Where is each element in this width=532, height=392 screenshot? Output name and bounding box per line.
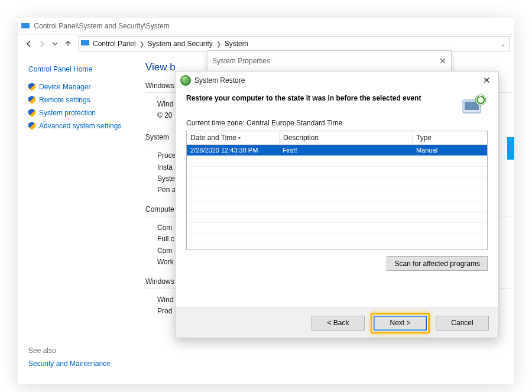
back-button[interactable]: < Back [312, 316, 365, 331]
security-maintenance-link[interactable]: Security and Maintenance [28, 359, 111, 368]
windows-logo-fragment [507, 137, 514, 160]
dialog-body: Restore your computer to the state it wa… [176, 89, 498, 308]
column-header-type[interactable]: Type [413, 131, 487, 144]
system-properties-title: System Properties [212, 57, 270, 65]
table-row [187, 189, 487, 200]
chevron-right-icon: ❯ [140, 41, 144, 47]
sort-desc-icon: ▾ [238, 135, 241, 141]
nav-up-button[interactable] [61, 37, 74, 50]
nav-forward-button[interactable] [35, 37, 48, 50]
column-header-datetime[interactable]: Date and Time▾ [187, 131, 280, 144]
window-title-bar: Control Panel\System and Security\System [18, 18, 514, 34]
cell-datetime: 2/28/2020 12:43:38 PM [187, 147, 279, 154]
shield-icon [28, 96, 35, 104]
monitor-icon [21, 23, 30, 30]
system-restore-dialog: System Restore ✕ Restore your computer t… [175, 71, 499, 338]
breadcrumb[interactable]: Control Panel ❯ System and Security ❯ Sy… [78, 36, 510, 51]
next-button-highlight: Next > [371, 313, 430, 333]
dialog-heading: Restore your computer to the state it wa… [186, 94, 423, 102]
table-row [187, 167, 487, 178]
sidebar-link-advanced-settings[interactable]: Advanced system settings [28, 122, 153, 130]
window-title-text: Control Panel\System and Security\System [34, 22, 169, 30]
restore-points-table[interactable]: Date and Time▾ Description Type 2/28/202… [186, 131, 488, 250]
table-row [187, 178, 487, 189]
table-header: Date and Time▾ Description Type [187, 131, 487, 145]
restore-graphic-icon [460, 93, 489, 118]
sidebar-link-remote-settings[interactable]: Remote settings [28, 96, 153, 104]
table-row [187, 234, 487, 245]
scan-affected-button[interactable]: Scan for affected programs [387, 256, 488, 271]
timezone-label: Current time zone: Central Europe Standa… [186, 119, 488, 127]
see-also-label: See also [28, 346, 56, 355]
chevron-down-icon[interactable]: ⌄ [497, 41, 509, 47]
nav-recent-dropdown[interactable] [48, 37, 61, 50]
sidebar-link-device-manager[interactable]: Device Manager [28, 83, 153, 91]
close-button[interactable]: ✕ [479, 75, 494, 86]
shield-icon [28, 122, 35, 130]
dialog-title: System Restore [194, 76, 245, 85]
monitor-icon [81, 40, 89, 47]
dialog-title-bar: System Restore ✕ [176, 72, 498, 89]
system-properties-dialog: System Properties ✕ [207, 50, 452, 72]
sidebar-link-system-protection[interactable]: System protection [28, 109, 153, 117]
cell-type: Manual [413, 147, 487, 154]
close-icon[interactable]: ✕ [439, 56, 446, 66]
shield-icon [28, 109, 35, 117]
table-row [187, 223, 487, 234]
table-row [187, 155, 487, 167]
table-row[interactable]: 2/28/2020 12:43:38 PM First! Manual [187, 145, 487, 155]
restore-icon [180, 75, 191, 86]
dialog-footer: < Back Next > Cancel [176, 307, 498, 338]
cell-description: First! [279, 147, 413, 154]
crumb-2[interactable]: System [225, 40, 248, 48]
nav-back-button[interactable] [22, 37, 35, 50]
table-row [187, 200, 487, 212]
crumb-1[interactable]: System and Security [148, 40, 213, 48]
control-panel-home-link[interactable]: Control Panel Home [28, 65, 153, 73]
sidebar: Control Panel Home Device Manager Remote… [18, 53, 153, 135]
table-row [187, 212, 487, 223]
shield-icon [28, 83, 35, 91]
chevron-right-icon: ❯ [216, 41, 221, 47]
crumb-0[interactable]: Control Panel [93, 40, 136, 48]
next-button[interactable]: Next > [374, 316, 427, 331]
column-header-description[interactable]: Description [280, 131, 413, 144]
cancel-button[interactable]: Cancel [436, 316, 489, 331]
==================================================
Return each of the lines exactly as they appear above, with no images.

Where is each element in this width=532, height=392 screenshot? Output name and bounding box per line.
back-button[interactable]: < Back [312, 316, 365, 331]
security-maintenance-link[interactable]: Security and Maintenance [28, 359, 111, 368]
windows-logo-fragment [507, 137, 514, 160]
dialog-body: Restore your computer to the state it wa… [176, 89, 498, 308]
column-header-type[interactable]: Type [413, 131, 487, 144]
system-properties-title: System Properties [212, 57, 270, 65]
table-row [187, 189, 487, 200]
chevron-right-icon: ❯ [140, 41, 144, 47]
sort-desc-icon: ▾ [238, 135, 241, 141]
nav-up-button[interactable] [61, 37, 74, 50]
nav-forward-button[interactable] [35, 37, 48, 50]
column-header-datetime[interactable]: Date and Time▾ [187, 131, 280, 144]
window-title-bar: Control Panel\System and Security\System [18, 18, 514, 34]
cell-datetime: 2/28/2020 12:43:38 PM [187, 147, 279, 154]
shield-icon [28, 96, 35, 104]
monitor-icon [21, 23, 30, 30]
system-restore-dialog: System Restore ✕ Restore your computer t… [175, 71, 499, 338]
breadcrumb[interactable]: Control Panel ❯ System and Security ❯ Sy… [78, 36, 510, 51]
next-button-highlight: Next > [371, 313, 430, 333]
dialog-heading: Restore your computer to the state it wa… [186, 94, 423, 102]
table-row [187, 167, 487, 178]
sidebar-link-advanced-settings[interactable]: Advanced system settings [28, 122, 153, 130]
window-title-text: Control Panel\System and Security\System [34, 22, 169, 30]
restore-points-table[interactable]: Date and Time▾ Description Type 2/28/202… [186, 131, 488, 250]
table-row [187, 178, 487, 189]
table-header: Date and Time▾ Description Type [187, 131, 487, 145]
restore-graphic-icon [460, 93, 489, 118]
sidebar-link-remote-settings[interactable]: Remote settings [28, 96, 153, 104]
table-row [187, 234, 487, 245]
scan-affected-button[interactable]: Scan for affected programs [387, 256, 488, 271]
timezone-label: Current time zone: Central Europe Standa… [186, 119, 488, 127]
see-also-label: See also [28, 346, 56, 355]
chevron-down-icon[interactable]: ⌄ [497, 41, 509, 47]
nav-recent-dropdown[interactable] [48, 37, 61, 50]
sidebar-link-device-manager[interactable]: Device Manager [28, 83, 153, 91]
close-button[interactable]: ✕ [479, 75, 494, 86]
shield-icon [28, 122, 35, 130]
dialog-title: System Restore [194, 76, 245, 85]
monitor-icon [81, 40, 89, 47]
dialog-title-bar: System Restore ✕ [176, 72, 498, 89]
system-properties-dialog: System Properties ✕ [207, 50, 452, 72]
sidebar-link-system-protection[interactable]: System protection [28, 109, 153, 117]
cell-type: Manual [413, 147, 487, 154]
close-icon[interactable]: ✕ [439, 56, 446, 66]
shield-icon [28, 109, 35, 117]
table-row [187, 223, 487, 234]
table-row [187, 155, 487, 167]
table-row[interactable]: 2/28/2020 12:43:38 PM First! Manual [187, 145, 487, 155]
restore-icon [180, 75, 191, 86]
dialog-footer: < Back Next > Cancel [176, 307, 498, 338]
cell-description: First! [279, 147, 413, 154]
crumb-2[interactable]: System [225, 40, 248, 48]
nav-back-button[interactable] [22, 37, 35, 50]
table-row [187, 200, 487, 212]
crumb-1[interactable]: System and Security [148, 40, 213, 48]
control-panel-home-link[interactable]: Control Panel Home [28, 65, 153, 73]
sidebar: Control Panel Home Device Manager Remote… [18, 53, 153, 135]
table-row [187, 212, 487, 223]
shield-icon [28, 83, 35, 91]
chevron-right-icon: ❯ [216, 41, 221, 47]
crumb-0[interactable]: Control Panel [93, 40, 136, 48]
next-button[interactable]: Next > [374, 316, 427, 331]
column-header-description[interactable]: Description [280, 131, 413, 144]
cancel-button[interactable]: Cancel [436, 316, 489, 331]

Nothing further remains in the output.